Mr Taylor won a ripple of sympathetic laughter in Cardiff this week when he told this anecdote to a room of academics, trade unionists, employers and members of the public.
Over the course of the next two hours, their debate gave a taste of the wide-ranging and complex issues on Mr Taylor’s plate: a supply teacher complained she was earning half what she should be; a Deliveroo employee said couriers did not want to lose their flexibility; a trade unionist had a spat with the leader of a recruitment trade body over a wrinkle in employment law relating to agency workers’ pay, which is known as the “Swedish derogation”.
Mr Taylor’s ideas for policy recommendations are similarly wide-ranging. They vary in scope from employability skills to zero-hours contracts to longer-term recommendations about the direction of tax and benefit policies.
The UK’s growing “gig economy” is one of the thorniest issues on his agenda. Legal battles have broken out across the UK over whether workers for companies like Uber and Deliveroo are truly “self-employed”. So far, these questions are being settled very slowly by employment tribunals.
Uber lost a test case last year after judges ruled the company had misclassified two drivers as “self-employed” so owed them the minimum wage and holiday pay. However, Uber continues to treat drivers as self-employed while the company appeals against the decision.
If people think good work is impossible, or they think it’s incompatible with business competitiveness, then we’re in trouble
Matthew Taylor
“We all agree in the review, the law should do more of the work and the courts should do less of the work,” Mr Taylor said. He wants to “define in primary legislation” the principles that distinguish “self-employment” status from “worker” status — people in the latter group have more rights than the self-employed but fewer rights than full “employees”.
He is also considering the idea of reversing the burden of proof so that individual workers do not have to go to court to settle disputes over their employment status.
Instead they could ask an intermediary organisation such as Acas for a judgment. The onus would then be on the employer to challenge that decision in the courts.
Mr Taylor and his team have been unusually open about their ideas, even when they are only on the drawing board. “There’s virtually nothing I’ll say to you that I didn’t say last time I met my Number 10 minders,” he said. “[It] means we may float ideas that don’t end up in the report, but I think that’s a price worth paying for openness.”
Mr Taylor, now the chief executive of the RSA — the Royal Society for the encouragement of Arts, Manufactures and Commerce — is a savvy political operator who led the Number 10 policy unit for several years under Mr Blair.

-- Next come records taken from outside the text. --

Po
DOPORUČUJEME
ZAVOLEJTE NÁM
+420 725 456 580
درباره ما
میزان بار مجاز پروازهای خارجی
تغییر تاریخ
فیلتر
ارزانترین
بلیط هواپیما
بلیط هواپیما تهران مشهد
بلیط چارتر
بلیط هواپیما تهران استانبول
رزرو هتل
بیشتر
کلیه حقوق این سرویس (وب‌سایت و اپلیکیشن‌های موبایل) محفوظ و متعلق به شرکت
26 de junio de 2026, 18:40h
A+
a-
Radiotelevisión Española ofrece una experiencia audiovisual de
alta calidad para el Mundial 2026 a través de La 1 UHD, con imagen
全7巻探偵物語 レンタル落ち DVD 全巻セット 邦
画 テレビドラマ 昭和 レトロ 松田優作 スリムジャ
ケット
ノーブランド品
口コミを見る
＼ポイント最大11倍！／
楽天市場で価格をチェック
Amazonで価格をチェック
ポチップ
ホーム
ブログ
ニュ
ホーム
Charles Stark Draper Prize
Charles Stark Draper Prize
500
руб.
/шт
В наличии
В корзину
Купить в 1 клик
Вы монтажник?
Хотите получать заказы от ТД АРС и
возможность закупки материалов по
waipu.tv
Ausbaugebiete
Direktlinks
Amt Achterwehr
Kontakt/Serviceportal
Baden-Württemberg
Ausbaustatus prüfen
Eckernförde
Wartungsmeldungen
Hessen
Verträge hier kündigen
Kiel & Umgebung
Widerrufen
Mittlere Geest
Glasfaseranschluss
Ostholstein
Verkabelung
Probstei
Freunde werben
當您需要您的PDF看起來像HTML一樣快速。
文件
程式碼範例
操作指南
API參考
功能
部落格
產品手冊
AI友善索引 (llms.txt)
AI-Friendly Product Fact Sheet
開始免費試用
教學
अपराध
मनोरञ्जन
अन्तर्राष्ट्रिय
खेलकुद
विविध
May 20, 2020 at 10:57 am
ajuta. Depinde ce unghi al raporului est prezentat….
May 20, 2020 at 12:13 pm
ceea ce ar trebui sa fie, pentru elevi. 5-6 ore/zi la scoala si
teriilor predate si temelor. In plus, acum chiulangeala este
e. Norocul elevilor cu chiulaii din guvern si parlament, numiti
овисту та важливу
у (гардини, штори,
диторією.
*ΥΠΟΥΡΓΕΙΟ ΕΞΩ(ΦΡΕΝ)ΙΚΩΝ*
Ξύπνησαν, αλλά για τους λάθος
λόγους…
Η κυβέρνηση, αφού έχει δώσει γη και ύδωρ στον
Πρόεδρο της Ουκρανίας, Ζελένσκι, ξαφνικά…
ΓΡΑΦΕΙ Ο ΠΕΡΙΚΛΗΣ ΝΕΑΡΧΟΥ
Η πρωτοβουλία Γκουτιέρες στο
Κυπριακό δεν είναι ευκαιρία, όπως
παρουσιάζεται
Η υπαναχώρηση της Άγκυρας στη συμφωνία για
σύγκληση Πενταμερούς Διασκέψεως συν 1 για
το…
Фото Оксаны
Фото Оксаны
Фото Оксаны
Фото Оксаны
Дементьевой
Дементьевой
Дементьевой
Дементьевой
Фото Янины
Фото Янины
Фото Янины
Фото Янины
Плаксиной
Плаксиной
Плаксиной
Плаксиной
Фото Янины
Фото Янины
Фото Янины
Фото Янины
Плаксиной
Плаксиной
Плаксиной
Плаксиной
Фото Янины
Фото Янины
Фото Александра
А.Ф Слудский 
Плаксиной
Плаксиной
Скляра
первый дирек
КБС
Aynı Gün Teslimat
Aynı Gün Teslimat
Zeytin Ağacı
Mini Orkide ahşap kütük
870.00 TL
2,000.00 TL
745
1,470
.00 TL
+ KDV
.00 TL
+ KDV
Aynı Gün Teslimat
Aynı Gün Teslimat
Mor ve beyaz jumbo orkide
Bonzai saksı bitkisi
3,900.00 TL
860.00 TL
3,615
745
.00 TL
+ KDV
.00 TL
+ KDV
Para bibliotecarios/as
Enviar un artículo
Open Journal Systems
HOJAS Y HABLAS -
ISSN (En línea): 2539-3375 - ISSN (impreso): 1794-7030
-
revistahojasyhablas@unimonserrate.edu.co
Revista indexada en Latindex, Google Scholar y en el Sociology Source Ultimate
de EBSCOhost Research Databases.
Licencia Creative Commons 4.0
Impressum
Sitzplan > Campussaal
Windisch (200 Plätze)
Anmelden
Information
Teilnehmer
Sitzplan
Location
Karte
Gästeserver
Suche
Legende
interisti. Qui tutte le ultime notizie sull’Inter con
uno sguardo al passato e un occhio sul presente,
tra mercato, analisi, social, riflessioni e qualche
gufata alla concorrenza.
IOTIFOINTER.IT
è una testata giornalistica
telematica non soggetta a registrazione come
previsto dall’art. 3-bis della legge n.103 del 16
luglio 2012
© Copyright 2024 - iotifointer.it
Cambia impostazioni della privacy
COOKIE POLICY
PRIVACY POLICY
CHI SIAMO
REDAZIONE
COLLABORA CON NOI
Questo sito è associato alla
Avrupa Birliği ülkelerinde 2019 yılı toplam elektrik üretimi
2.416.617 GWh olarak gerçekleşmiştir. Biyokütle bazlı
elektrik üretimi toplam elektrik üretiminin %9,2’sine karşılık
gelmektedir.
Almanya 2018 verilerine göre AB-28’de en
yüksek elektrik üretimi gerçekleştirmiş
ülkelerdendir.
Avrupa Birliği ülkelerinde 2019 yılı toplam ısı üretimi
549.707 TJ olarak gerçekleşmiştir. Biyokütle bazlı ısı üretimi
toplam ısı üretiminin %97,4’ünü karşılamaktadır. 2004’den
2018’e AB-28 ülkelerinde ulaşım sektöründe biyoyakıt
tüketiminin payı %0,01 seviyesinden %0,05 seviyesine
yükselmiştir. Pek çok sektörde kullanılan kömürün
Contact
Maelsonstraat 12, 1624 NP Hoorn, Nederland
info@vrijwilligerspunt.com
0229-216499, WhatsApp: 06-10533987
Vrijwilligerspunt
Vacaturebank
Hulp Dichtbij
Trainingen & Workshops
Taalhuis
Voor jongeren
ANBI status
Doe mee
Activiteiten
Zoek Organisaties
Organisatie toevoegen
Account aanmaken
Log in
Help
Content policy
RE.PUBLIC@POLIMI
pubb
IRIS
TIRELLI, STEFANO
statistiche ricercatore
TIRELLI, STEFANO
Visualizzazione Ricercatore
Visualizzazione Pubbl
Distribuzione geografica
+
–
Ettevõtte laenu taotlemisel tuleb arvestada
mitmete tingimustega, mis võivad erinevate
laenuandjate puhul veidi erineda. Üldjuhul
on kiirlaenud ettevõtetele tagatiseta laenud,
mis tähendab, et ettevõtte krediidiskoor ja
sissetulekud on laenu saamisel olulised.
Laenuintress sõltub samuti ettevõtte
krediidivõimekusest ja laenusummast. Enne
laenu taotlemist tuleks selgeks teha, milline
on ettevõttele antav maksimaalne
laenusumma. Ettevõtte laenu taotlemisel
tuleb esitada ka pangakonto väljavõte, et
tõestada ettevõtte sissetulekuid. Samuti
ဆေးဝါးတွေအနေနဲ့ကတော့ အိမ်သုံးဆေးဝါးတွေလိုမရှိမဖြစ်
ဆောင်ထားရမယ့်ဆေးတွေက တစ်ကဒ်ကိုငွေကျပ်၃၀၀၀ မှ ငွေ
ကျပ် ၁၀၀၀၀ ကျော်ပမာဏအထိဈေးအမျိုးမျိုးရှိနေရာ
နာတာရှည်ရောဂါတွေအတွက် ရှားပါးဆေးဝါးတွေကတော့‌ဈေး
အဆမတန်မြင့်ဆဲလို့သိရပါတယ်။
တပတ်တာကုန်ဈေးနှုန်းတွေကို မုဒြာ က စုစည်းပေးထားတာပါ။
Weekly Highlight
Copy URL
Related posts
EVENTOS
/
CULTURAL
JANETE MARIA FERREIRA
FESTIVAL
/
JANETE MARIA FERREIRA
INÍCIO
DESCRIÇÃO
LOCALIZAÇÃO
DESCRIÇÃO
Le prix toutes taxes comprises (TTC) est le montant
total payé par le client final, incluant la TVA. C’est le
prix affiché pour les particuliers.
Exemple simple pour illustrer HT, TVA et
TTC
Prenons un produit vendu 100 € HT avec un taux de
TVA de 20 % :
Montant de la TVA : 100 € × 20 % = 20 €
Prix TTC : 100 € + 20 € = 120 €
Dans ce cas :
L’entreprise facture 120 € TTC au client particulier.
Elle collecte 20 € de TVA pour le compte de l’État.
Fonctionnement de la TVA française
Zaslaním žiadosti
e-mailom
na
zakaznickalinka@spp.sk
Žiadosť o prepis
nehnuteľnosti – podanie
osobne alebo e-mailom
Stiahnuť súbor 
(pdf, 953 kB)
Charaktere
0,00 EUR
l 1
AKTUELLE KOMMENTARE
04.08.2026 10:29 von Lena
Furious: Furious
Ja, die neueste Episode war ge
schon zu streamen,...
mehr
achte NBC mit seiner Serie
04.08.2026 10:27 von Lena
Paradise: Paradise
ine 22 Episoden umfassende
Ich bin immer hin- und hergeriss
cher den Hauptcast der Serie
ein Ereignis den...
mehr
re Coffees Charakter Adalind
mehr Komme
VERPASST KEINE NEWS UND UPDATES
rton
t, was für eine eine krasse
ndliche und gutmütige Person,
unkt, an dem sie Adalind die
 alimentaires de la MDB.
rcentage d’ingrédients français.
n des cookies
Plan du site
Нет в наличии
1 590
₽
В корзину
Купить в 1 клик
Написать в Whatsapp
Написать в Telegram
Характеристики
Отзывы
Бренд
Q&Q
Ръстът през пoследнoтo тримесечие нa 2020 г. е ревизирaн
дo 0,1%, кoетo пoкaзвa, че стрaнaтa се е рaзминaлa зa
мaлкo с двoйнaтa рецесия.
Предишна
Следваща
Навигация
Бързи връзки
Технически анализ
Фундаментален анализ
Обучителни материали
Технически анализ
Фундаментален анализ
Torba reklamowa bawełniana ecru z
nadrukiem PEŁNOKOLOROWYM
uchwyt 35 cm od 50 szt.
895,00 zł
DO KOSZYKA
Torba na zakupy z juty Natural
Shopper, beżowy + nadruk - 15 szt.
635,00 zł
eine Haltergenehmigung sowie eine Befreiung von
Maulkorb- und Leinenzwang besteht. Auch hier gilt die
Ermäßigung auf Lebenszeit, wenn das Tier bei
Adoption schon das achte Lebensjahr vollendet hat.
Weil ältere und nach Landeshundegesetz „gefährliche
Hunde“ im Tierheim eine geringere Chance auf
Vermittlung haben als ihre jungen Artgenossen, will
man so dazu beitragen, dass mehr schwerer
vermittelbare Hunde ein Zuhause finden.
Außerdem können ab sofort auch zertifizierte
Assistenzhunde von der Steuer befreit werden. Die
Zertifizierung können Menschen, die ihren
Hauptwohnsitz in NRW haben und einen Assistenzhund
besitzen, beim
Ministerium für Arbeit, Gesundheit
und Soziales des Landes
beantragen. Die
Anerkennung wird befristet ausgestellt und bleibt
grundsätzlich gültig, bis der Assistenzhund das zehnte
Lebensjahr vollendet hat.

He has seen independent reviews fail in the past, their policy recommendations left to languish on dusty shelves. As a result, he wants to build support for the Taylor Review before it is published. Next month, he will launch a national campaign to encourage people to discuss the notion “good work” and what it means to them.
“If people think good work is impossible, or they think it’s incompatible with business competitiveness, then we’re in trouble,” he said. “So I want to have that conversation and win that argument.”